▶ Task: A complete response lists each line of the data below that includes the word "divider".

▶ Information provided:
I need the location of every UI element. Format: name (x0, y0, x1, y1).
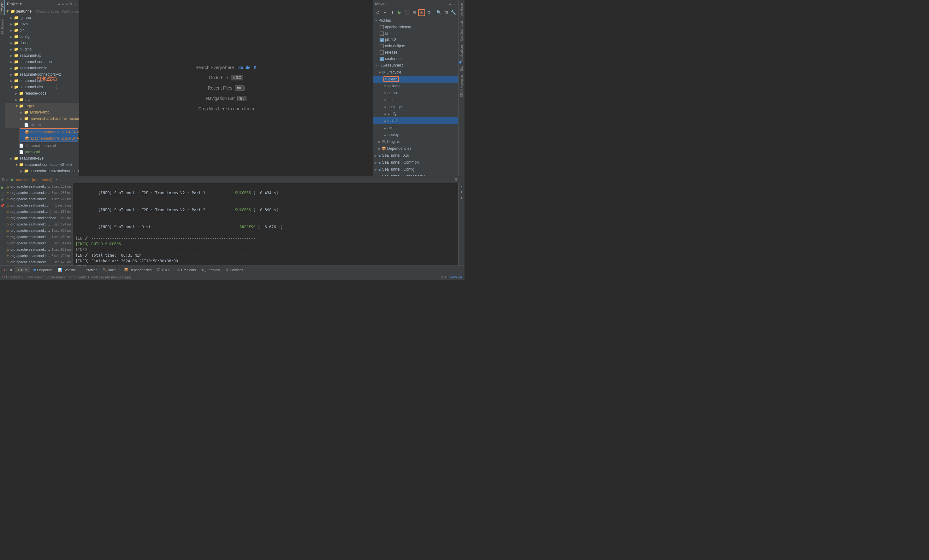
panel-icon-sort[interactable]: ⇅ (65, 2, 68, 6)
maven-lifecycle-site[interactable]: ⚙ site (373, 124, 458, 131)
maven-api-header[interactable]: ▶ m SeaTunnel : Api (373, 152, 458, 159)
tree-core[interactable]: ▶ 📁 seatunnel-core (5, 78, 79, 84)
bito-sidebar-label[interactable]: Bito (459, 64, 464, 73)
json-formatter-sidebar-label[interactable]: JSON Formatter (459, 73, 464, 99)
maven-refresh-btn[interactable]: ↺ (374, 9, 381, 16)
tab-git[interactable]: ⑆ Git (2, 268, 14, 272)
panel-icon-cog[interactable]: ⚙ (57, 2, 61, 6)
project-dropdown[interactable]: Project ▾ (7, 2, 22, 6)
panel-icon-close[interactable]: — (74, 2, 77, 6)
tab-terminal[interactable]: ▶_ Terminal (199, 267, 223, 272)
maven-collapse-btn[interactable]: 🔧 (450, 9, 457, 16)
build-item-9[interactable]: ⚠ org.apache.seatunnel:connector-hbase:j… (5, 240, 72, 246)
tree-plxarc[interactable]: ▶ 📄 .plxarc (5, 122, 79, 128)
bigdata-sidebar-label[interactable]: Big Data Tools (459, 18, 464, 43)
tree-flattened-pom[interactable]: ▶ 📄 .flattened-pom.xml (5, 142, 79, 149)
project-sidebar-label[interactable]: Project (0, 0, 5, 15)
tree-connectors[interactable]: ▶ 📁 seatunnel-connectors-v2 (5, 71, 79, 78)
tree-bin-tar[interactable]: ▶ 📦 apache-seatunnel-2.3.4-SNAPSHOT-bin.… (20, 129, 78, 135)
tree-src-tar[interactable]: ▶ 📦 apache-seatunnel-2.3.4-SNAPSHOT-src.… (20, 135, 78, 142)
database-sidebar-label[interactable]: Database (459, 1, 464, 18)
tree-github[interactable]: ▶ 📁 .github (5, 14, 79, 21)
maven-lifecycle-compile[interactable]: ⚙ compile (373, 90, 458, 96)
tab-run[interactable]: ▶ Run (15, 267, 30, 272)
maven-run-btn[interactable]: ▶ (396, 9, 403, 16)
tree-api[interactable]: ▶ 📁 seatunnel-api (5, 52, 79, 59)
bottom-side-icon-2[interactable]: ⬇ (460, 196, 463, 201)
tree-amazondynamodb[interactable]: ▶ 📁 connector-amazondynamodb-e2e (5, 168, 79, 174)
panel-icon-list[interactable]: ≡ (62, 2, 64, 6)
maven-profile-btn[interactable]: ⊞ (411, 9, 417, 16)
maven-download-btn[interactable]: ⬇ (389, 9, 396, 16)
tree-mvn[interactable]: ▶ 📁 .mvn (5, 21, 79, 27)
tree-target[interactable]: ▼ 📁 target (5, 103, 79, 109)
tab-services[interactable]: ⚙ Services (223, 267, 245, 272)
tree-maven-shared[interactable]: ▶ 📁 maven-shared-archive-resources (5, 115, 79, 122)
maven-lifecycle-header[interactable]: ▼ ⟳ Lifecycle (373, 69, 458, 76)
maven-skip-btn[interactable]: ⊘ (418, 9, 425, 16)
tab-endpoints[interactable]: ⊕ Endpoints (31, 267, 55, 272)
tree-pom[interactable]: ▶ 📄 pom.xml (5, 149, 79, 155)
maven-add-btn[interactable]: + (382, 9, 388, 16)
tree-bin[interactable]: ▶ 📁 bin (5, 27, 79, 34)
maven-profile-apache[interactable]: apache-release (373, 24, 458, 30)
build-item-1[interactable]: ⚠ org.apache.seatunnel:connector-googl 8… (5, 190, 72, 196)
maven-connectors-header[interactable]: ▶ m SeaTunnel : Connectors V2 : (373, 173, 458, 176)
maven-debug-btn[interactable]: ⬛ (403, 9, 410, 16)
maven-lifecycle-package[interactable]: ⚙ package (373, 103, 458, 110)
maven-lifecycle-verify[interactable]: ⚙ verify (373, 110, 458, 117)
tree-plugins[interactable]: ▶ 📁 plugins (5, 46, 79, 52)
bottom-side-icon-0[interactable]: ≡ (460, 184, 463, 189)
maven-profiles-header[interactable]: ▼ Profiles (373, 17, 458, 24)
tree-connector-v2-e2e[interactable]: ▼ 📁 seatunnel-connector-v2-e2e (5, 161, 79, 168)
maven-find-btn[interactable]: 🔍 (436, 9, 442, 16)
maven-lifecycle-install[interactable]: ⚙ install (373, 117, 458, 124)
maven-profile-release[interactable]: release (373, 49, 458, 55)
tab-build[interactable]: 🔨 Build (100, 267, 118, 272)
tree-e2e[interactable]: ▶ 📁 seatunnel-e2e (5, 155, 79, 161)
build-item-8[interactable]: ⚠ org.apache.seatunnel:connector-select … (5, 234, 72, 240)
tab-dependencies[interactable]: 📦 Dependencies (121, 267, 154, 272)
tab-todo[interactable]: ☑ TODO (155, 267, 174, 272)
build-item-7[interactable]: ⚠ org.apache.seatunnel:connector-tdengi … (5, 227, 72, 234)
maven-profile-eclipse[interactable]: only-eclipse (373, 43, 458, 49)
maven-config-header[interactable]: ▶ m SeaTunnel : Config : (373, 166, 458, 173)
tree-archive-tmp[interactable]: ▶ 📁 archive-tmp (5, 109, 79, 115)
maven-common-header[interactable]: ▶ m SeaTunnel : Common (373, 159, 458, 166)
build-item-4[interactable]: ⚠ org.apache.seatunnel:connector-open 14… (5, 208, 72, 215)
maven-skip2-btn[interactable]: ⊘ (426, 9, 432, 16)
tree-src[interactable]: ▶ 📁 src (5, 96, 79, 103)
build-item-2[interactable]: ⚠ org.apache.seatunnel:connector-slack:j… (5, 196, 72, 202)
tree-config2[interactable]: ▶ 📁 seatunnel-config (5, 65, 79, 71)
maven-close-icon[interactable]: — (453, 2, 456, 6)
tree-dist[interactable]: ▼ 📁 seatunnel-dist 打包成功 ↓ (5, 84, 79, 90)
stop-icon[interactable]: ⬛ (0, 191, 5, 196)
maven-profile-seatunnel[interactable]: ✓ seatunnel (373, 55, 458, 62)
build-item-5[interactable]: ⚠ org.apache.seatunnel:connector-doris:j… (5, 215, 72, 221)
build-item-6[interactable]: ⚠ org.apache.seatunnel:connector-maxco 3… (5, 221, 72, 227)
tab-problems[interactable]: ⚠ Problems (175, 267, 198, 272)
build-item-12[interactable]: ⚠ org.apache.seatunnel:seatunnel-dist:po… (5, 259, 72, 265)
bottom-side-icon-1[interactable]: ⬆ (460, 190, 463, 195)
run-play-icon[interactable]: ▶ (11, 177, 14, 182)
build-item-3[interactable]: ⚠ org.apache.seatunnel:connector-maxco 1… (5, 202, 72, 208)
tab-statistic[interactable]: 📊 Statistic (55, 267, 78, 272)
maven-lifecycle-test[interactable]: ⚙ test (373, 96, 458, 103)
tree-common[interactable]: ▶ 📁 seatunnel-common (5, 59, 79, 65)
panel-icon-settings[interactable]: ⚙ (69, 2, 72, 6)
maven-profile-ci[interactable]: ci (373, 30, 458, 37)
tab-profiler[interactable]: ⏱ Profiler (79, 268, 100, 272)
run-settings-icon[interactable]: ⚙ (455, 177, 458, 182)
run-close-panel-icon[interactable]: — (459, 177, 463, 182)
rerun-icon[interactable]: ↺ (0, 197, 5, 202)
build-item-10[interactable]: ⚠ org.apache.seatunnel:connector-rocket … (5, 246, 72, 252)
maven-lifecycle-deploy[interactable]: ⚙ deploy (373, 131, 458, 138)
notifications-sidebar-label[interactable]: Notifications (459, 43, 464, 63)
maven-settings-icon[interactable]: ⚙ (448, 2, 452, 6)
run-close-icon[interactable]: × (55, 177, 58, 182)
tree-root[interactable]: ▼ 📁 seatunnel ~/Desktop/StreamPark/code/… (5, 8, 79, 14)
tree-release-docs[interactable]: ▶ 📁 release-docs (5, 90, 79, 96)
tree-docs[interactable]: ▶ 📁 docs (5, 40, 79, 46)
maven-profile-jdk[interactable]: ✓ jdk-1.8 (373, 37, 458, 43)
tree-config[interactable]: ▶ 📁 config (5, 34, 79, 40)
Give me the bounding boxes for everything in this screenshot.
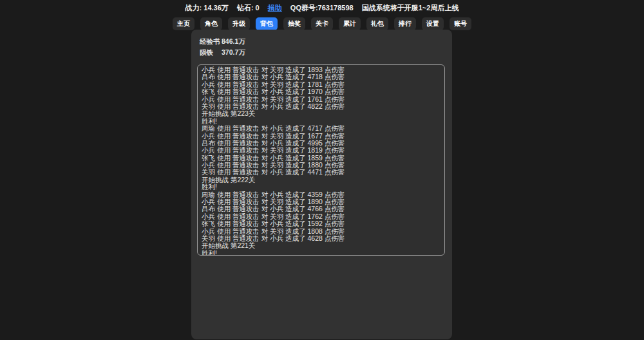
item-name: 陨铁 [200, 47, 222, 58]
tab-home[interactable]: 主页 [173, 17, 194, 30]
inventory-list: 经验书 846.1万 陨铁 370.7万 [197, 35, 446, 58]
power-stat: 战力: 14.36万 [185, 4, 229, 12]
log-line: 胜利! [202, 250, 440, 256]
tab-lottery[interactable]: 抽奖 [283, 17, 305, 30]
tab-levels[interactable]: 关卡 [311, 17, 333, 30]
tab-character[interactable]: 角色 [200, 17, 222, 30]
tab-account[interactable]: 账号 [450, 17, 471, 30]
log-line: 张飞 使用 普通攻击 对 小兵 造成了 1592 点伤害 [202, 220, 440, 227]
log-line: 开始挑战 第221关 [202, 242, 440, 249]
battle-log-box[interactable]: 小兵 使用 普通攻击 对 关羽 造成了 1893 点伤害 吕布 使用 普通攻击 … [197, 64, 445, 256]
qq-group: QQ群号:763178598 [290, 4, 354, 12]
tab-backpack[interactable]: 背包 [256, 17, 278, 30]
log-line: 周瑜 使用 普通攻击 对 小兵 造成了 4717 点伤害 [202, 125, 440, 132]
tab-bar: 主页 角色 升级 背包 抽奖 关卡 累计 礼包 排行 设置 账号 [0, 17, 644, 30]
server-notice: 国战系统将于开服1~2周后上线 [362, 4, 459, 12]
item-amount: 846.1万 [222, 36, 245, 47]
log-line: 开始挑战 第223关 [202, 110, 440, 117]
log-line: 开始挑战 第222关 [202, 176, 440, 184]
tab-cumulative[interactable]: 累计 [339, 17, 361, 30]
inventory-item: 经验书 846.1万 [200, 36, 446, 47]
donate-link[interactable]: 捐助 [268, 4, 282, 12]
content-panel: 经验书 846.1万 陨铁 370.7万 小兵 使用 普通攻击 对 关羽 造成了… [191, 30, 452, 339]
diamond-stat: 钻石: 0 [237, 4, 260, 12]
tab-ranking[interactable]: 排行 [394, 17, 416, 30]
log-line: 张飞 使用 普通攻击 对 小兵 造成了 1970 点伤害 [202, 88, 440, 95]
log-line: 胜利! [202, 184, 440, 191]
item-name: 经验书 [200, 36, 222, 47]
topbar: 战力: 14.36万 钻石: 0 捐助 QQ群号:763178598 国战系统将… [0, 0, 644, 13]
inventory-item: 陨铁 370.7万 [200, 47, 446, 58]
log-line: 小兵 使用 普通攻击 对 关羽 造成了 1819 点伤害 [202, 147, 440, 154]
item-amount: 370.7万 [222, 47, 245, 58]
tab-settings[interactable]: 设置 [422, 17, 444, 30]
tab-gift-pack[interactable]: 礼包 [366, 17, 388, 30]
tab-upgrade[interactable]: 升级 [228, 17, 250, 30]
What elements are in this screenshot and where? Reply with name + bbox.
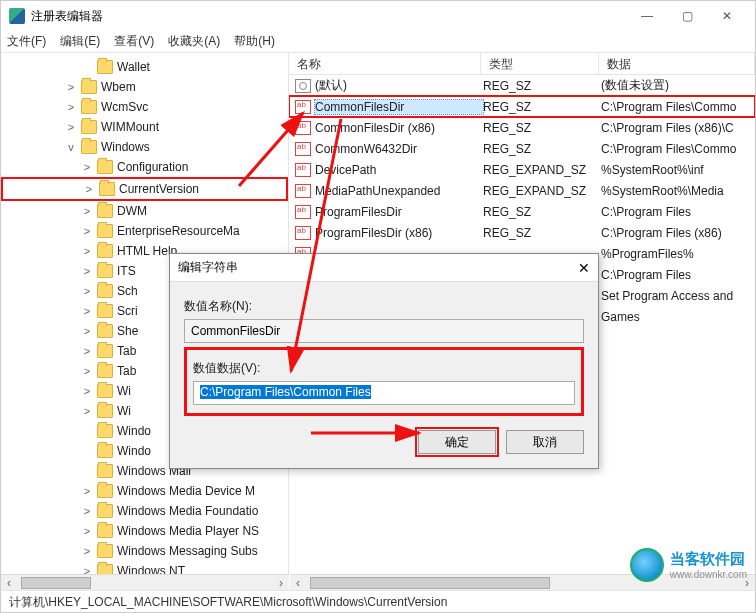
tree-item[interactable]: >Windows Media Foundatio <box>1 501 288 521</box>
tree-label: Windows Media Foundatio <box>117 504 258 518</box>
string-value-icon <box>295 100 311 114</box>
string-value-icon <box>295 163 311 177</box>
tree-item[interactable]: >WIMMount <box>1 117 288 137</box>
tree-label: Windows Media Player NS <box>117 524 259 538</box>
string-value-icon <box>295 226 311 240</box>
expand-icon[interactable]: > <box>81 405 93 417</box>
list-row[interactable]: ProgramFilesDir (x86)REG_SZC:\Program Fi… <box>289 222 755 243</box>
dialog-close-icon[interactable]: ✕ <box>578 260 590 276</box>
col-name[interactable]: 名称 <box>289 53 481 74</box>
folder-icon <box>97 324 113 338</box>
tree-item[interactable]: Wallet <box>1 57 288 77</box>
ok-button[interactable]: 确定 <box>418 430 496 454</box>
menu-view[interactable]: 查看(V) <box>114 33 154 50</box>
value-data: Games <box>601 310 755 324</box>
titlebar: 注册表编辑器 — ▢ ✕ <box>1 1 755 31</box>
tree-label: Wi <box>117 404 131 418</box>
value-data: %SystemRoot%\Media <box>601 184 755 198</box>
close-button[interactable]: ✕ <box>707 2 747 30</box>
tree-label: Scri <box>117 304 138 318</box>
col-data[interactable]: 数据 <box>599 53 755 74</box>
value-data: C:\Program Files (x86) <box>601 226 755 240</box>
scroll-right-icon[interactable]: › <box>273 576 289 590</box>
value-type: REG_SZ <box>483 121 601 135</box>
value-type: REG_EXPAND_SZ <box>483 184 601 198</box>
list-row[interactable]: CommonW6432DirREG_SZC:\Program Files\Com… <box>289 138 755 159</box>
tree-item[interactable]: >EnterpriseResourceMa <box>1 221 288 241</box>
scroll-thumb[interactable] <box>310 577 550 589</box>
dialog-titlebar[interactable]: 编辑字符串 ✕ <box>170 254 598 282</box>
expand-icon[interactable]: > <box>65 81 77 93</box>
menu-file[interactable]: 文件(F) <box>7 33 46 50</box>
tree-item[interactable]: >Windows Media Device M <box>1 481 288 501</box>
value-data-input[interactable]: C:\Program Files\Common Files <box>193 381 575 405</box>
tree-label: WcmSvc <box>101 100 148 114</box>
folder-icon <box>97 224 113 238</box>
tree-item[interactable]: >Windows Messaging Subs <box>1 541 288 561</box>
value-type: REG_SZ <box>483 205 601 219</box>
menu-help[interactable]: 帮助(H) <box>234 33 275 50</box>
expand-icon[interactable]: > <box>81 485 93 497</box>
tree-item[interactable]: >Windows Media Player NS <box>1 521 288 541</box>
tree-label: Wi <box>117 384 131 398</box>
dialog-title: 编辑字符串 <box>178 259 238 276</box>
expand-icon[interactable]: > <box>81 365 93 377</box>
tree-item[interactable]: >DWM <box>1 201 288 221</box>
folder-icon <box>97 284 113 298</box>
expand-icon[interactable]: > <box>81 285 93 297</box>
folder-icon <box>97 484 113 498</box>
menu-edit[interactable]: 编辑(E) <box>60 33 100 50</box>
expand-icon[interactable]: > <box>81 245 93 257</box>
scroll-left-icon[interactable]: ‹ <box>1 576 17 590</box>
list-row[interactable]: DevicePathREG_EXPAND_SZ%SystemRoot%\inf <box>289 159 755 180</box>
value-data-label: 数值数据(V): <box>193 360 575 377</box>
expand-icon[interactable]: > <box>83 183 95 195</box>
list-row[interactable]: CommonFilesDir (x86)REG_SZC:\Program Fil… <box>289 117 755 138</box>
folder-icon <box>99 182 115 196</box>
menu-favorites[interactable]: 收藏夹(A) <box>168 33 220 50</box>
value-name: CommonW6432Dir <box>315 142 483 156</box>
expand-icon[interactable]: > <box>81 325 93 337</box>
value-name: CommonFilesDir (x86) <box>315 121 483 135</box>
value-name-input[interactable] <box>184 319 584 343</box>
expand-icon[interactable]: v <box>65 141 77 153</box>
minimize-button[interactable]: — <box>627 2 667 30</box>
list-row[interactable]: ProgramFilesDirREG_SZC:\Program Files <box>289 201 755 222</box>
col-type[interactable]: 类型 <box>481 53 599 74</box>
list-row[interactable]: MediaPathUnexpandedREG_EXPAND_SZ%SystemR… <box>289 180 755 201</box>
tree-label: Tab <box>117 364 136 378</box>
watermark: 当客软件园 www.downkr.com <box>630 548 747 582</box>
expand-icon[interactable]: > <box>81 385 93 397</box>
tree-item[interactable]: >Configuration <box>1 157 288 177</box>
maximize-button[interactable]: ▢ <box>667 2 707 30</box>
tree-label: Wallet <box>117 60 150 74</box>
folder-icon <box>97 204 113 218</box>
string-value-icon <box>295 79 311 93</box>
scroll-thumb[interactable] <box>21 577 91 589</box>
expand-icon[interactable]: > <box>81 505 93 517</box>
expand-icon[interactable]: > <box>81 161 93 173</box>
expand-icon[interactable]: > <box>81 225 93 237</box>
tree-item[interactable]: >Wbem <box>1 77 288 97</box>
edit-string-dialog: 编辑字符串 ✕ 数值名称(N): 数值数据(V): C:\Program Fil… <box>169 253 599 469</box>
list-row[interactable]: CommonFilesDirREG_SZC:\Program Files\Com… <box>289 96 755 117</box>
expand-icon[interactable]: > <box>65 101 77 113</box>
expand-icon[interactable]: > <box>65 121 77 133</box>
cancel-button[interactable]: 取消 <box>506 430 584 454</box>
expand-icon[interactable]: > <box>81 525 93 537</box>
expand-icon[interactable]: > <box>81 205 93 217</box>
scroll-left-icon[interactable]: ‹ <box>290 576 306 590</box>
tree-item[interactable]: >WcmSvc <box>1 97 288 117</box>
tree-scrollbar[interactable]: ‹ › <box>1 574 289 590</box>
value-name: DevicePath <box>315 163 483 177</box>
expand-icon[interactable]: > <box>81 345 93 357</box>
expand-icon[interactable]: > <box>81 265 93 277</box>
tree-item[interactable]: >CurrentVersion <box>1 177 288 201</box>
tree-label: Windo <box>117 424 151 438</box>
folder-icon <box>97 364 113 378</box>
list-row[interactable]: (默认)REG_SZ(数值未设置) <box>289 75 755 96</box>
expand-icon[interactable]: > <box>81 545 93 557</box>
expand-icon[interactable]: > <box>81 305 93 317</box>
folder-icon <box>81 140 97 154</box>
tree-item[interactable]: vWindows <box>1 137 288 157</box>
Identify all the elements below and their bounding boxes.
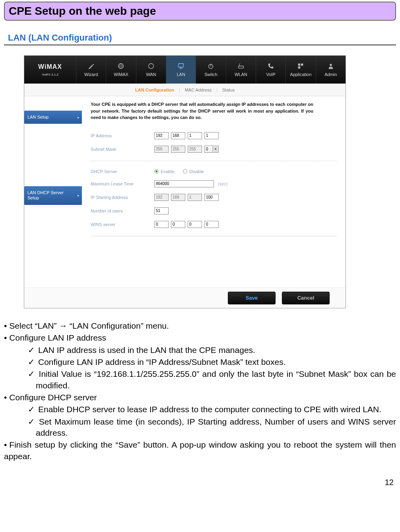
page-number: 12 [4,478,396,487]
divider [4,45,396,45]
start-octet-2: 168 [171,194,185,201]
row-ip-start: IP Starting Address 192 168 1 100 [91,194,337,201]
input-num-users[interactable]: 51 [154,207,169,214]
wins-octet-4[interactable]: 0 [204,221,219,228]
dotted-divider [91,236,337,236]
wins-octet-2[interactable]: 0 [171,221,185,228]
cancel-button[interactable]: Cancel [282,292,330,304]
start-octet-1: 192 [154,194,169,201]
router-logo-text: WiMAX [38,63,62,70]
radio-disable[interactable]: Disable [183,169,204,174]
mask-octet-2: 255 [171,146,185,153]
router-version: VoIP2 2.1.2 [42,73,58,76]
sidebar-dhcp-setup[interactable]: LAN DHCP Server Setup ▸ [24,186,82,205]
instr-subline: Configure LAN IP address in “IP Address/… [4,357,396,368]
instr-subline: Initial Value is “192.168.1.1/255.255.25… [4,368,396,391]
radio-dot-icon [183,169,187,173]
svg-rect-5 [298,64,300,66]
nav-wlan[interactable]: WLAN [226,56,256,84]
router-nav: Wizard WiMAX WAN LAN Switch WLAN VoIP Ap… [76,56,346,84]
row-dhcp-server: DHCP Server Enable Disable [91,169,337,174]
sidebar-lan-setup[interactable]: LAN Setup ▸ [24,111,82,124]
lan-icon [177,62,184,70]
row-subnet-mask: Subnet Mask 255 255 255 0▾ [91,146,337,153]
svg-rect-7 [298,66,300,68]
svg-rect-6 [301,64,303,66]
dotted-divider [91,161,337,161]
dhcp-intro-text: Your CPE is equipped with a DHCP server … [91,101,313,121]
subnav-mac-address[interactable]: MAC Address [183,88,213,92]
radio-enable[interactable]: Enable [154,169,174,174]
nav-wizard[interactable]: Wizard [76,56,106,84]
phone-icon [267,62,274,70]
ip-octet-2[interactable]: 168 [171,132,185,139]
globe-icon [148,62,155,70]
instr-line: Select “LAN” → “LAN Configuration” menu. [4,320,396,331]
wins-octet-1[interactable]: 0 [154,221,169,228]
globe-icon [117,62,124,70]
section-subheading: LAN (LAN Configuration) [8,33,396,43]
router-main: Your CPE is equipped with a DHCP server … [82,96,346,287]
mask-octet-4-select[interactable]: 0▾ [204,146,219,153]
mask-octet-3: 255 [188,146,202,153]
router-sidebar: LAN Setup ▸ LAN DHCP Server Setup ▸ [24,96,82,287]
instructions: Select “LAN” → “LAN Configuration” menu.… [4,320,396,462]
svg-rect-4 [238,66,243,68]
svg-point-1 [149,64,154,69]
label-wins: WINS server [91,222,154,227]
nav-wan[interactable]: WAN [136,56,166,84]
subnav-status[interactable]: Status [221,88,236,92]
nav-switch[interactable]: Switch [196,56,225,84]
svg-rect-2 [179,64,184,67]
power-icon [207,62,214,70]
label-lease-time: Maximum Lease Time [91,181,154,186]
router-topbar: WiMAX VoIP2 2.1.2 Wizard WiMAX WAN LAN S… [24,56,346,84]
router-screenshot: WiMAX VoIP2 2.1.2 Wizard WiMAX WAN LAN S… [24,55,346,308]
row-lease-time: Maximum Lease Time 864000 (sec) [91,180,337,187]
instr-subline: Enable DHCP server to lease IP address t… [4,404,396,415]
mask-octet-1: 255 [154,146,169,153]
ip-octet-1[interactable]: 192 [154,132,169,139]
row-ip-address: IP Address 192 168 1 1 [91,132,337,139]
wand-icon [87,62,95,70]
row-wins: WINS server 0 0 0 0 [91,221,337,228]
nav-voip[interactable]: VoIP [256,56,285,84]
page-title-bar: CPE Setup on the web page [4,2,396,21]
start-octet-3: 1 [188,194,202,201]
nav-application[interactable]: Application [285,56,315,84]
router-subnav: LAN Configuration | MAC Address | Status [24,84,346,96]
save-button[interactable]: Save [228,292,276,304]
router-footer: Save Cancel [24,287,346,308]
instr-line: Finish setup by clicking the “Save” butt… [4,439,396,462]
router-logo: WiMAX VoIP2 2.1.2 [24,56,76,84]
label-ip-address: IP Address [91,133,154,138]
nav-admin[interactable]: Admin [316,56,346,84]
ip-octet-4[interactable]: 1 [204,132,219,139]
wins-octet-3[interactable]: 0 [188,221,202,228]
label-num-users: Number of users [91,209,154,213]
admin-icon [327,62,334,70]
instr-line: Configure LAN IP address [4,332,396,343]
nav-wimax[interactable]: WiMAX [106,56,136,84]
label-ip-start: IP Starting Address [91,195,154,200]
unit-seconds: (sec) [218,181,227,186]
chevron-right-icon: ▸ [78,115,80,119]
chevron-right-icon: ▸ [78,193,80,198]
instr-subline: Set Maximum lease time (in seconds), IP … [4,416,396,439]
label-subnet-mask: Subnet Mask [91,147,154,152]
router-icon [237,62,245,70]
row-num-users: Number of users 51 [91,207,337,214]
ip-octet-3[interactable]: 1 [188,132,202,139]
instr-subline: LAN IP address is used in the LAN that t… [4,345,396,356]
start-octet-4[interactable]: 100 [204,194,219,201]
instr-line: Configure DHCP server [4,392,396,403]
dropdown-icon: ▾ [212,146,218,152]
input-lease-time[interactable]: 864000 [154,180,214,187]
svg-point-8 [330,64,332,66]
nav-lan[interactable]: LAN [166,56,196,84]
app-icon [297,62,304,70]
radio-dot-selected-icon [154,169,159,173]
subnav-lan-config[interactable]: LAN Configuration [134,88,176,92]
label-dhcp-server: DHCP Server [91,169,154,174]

▶ Task response:
divider [4,45,396,45]
dotted-divider [91,236,337,236]
dotted-divider [91,161,337,161]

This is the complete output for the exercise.